:: Problem to solve ::
Using the records below, copy out exactly the line that contains "to morality and" and every line that follows it, up to and including the last, and no others.
Source data Block Start
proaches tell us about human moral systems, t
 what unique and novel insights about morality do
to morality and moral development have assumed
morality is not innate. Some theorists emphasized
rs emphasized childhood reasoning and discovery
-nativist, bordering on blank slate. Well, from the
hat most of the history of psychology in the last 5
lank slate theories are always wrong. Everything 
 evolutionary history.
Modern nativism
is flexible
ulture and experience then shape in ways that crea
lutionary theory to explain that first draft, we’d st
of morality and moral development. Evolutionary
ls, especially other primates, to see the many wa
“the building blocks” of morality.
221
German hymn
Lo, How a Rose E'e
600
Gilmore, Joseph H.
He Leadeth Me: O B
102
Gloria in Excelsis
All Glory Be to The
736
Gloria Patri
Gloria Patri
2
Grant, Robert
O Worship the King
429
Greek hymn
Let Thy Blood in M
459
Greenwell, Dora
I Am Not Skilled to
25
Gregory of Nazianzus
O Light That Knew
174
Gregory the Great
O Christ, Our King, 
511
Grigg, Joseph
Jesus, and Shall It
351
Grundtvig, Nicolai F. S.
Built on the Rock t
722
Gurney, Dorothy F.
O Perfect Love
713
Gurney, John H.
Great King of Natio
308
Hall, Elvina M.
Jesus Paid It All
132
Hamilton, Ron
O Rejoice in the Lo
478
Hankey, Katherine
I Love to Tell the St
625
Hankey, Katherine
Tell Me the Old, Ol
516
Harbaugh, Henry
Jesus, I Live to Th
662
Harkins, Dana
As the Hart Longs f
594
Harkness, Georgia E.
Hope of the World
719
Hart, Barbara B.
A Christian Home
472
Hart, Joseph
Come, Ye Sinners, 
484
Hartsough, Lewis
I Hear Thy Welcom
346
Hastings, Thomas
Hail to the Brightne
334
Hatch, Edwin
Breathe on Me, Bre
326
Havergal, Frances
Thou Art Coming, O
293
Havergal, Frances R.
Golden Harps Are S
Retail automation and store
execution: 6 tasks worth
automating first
Source data Block End
:: Written reply ::
to morality and moral development have assumed
morality is not innate. Some theorists emphasized
rs emphasized childhood reasoning and discovery
-nativist, bordering on blank slate. Well, from the
hat most of the history of psychology in the last 5
lank slate theories are always wrong. Everything 
 evolutionary history.
Modern nativism
is flexible
ulture and experience then shape in ways that crea
lutionary theory to explain that first draft, we’d st
of morality and moral development. Evolutionary
ls, especially other primates, to see the many wa
“the building blocks” of morality.
221
German hymn
Lo, How a Rose E'e
600
Gilmore, Joseph H.
He Leadeth Me: O B
102
Gloria in Excelsis
All Glory Be to The
736
Gloria Patri
Gloria Patri
2
Grant, Robert
O Worship the King
429
Greek hymn
Let Thy Blood in M
459
Greenwell, Dora
I Am Not Skilled to
25
Gregory of Nazianzus
O Light That Knew
174
Gregory the Great
O Christ, Our King, 
511
Grigg, Joseph
Jesus, and Shall It
351
Grundtvig, Nicolai F. S.
Built on the Rock t
722
Gurney, Dorothy F.
O Perfect Love
713
Gurney, John H.
Great King of Natio
308
Hall, Elvina M.
Jesus Paid It All
132
Hamilton, Ron
O Rejoice in the Lo
478
Hankey, Katherine
I Love to Tell the St
625
Hankey, Katherine
Tell Me the Old, Ol
516
Harbaugh, Henry
Jesus, I Live to Th
662
Harkins, Dana
As the Hart Longs f
594
Harkness, Georgia E.
Hope of the World
719
Hart, Barbara B.
A Christian Home
472
Hart, Joseph
Come, Ye Sinners, 
484
Hartsough, Lewis
I Hear Thy Welcom
346
Hastings, Thomas
Hail to the Brightne
334
Hatch, Edwin
Breathe on Me, Bre
326
Havergal, Frances
Thou Art Coming, O
293
Havergal, Frances R.
Golden Harps Are S
Retail automation and store
execution: 6 tasks worth
automating first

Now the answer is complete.